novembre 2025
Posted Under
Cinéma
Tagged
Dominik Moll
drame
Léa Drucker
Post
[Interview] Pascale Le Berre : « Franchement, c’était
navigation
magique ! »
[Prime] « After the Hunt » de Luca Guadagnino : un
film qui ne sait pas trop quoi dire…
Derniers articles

——

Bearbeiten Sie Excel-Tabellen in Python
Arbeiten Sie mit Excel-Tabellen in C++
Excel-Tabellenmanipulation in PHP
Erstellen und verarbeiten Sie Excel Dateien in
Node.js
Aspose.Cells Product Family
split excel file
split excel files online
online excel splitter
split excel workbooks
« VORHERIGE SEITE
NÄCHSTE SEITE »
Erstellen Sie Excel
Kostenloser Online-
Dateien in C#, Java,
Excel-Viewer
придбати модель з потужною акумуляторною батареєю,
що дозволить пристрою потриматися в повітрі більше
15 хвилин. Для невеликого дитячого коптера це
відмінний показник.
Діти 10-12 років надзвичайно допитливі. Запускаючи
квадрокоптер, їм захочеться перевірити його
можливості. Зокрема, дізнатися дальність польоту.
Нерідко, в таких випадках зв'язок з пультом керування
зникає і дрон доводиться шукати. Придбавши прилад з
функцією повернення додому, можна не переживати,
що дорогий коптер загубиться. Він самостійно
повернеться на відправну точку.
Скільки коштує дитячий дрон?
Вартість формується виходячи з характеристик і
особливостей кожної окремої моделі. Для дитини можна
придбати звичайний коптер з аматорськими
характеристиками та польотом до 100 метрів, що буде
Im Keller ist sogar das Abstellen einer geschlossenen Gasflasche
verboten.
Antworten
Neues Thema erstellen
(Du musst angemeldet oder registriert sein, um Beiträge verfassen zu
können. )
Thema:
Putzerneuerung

——

> _WORK REQUIRED_: Only the number is needed: count the lines of the material that include "Dateien".

> _EXPECTED OUTPUT_: 2